▸ YOUR INSTRUCTIONS: Starting at the line that holds "untuk Update", copy every line exactly through the end of the data, and no others.

▸ RECORDS TO USE:
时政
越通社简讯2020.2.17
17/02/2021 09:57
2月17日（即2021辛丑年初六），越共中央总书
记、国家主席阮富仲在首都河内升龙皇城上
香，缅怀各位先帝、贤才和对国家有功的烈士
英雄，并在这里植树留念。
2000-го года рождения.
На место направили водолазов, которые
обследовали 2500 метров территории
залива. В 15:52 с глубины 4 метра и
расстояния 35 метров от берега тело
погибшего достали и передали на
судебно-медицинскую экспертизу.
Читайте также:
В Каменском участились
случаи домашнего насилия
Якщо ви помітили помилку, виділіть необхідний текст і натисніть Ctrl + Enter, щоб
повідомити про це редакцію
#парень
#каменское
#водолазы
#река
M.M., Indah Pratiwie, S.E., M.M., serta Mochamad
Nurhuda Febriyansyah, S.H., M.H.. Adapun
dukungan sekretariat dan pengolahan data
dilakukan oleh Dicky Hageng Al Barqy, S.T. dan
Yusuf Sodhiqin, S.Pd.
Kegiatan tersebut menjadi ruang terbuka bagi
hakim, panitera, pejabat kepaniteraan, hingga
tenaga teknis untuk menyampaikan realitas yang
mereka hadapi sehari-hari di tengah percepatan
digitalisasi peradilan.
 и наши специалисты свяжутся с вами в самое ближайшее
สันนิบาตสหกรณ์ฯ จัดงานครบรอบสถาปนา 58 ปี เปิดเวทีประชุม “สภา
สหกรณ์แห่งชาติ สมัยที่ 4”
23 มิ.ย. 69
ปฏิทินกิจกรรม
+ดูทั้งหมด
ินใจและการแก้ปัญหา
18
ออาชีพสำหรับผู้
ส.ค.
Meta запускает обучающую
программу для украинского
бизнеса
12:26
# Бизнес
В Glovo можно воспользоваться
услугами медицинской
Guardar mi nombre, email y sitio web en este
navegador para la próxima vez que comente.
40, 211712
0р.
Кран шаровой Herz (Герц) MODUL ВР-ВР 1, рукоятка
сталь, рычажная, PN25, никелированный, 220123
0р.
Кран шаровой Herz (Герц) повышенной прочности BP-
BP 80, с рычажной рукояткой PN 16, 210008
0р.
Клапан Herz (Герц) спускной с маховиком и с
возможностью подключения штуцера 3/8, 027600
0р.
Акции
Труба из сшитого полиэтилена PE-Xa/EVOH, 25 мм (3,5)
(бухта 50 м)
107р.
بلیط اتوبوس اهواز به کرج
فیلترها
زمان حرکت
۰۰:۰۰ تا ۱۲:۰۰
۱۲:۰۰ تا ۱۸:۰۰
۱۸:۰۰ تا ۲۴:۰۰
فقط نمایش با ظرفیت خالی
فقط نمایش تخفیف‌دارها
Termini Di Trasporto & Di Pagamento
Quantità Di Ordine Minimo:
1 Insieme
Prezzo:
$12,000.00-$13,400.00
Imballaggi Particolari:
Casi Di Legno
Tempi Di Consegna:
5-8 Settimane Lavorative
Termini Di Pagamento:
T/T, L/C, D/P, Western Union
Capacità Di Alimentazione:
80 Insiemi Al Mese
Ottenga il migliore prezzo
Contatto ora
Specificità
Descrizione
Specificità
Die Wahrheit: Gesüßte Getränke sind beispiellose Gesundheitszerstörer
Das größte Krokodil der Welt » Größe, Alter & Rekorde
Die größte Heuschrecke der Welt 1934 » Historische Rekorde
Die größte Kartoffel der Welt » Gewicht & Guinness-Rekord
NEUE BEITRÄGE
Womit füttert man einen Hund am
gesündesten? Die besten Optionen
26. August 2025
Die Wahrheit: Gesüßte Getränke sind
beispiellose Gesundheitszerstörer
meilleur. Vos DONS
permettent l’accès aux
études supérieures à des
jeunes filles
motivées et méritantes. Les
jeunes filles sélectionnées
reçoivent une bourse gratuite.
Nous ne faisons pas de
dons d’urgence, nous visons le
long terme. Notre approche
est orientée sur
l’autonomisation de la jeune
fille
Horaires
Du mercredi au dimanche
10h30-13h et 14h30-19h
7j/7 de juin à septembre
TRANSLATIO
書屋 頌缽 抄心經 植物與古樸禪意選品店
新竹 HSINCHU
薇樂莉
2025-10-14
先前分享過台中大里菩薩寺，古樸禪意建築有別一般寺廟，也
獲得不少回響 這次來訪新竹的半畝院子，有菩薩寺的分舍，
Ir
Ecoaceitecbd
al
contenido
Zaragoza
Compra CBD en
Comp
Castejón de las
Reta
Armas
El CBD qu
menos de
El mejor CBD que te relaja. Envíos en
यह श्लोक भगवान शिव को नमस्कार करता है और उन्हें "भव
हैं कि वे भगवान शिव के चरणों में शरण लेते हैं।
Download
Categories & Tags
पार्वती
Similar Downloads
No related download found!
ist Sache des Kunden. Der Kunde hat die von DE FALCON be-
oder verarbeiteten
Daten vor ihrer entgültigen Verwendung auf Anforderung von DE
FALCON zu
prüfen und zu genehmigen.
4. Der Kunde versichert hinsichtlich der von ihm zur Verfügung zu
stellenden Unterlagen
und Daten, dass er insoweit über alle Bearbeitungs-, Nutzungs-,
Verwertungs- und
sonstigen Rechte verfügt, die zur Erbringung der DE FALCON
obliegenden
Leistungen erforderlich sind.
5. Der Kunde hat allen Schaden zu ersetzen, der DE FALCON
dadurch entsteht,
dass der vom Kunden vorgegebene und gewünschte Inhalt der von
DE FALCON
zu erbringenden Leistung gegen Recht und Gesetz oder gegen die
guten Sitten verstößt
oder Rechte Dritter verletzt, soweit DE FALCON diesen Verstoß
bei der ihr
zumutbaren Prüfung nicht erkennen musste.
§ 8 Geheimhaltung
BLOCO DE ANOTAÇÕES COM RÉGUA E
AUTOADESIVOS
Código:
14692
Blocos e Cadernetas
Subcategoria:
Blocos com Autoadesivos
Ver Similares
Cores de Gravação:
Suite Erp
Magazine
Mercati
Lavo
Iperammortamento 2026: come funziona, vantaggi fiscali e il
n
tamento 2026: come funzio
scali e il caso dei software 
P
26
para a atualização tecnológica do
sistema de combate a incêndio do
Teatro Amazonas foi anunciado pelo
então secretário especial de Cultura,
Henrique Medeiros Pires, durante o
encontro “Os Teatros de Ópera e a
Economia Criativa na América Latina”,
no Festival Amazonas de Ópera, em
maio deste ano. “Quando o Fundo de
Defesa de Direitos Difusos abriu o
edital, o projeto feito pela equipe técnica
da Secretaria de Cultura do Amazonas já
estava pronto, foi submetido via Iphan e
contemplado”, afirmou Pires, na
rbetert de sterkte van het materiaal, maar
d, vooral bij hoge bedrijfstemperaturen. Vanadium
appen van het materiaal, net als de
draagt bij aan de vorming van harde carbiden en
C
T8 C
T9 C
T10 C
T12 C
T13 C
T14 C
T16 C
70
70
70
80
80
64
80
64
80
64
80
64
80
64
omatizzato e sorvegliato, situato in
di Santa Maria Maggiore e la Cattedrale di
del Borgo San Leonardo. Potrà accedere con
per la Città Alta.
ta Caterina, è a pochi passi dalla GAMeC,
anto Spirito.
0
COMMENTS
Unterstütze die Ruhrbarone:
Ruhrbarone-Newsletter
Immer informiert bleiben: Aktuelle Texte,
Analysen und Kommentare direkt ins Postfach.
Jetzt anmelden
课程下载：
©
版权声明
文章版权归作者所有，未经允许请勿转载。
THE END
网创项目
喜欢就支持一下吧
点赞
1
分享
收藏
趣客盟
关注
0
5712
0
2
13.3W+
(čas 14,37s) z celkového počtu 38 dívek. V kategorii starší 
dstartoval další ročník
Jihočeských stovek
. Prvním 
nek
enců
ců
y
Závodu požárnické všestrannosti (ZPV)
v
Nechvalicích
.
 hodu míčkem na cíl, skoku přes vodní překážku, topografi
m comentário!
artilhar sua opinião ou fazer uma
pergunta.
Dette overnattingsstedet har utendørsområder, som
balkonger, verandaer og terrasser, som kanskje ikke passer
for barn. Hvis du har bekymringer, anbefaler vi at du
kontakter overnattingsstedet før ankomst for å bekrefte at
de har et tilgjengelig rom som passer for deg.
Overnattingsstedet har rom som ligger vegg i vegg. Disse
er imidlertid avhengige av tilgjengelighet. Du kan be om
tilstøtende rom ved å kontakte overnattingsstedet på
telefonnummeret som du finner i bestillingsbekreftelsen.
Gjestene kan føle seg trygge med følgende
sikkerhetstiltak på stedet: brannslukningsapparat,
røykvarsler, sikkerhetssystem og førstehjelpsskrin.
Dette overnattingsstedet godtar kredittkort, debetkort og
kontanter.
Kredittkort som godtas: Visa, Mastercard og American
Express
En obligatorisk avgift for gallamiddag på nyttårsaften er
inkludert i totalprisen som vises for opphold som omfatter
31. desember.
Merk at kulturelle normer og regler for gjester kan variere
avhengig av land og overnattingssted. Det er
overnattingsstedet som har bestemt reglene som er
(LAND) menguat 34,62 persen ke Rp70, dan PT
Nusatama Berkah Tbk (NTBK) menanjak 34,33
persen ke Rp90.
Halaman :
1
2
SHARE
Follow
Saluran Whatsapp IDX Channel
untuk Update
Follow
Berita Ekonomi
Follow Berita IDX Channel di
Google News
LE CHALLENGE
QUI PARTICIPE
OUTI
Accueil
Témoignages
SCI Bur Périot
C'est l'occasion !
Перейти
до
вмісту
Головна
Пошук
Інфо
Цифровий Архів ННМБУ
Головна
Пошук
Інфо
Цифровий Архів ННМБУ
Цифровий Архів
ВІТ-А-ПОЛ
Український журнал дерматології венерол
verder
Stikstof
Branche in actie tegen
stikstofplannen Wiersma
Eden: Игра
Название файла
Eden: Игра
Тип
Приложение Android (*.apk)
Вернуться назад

▸ SOLUTION TO THE PROBLEM:
untuk Update
Follow
Berita Ekonomi
Follow Berita IDX Channel di
Google News
LE CHALLENGE
QUI PARTICIPE
OUTI
Accueil
Témoignages
SCI Bur Périot
C'est l'occasion !
Перейти
до
вмісту
Головна
Пошук
Інфо
Цифровий Архів ННМБУ
Головна
Пошук
Інфо
Цифровий Архів ННМБУ
Цифровий Архів
ВІТ-А-ПОЛ
Український журнал дерматології венерол
verder
Stikstof
Branche in actie tegen
stikstofplannen Wiersma
Eden: Игра
Название файла
Eden: Игра
Тип
Приложение Android (*.apk)
Вернуться назад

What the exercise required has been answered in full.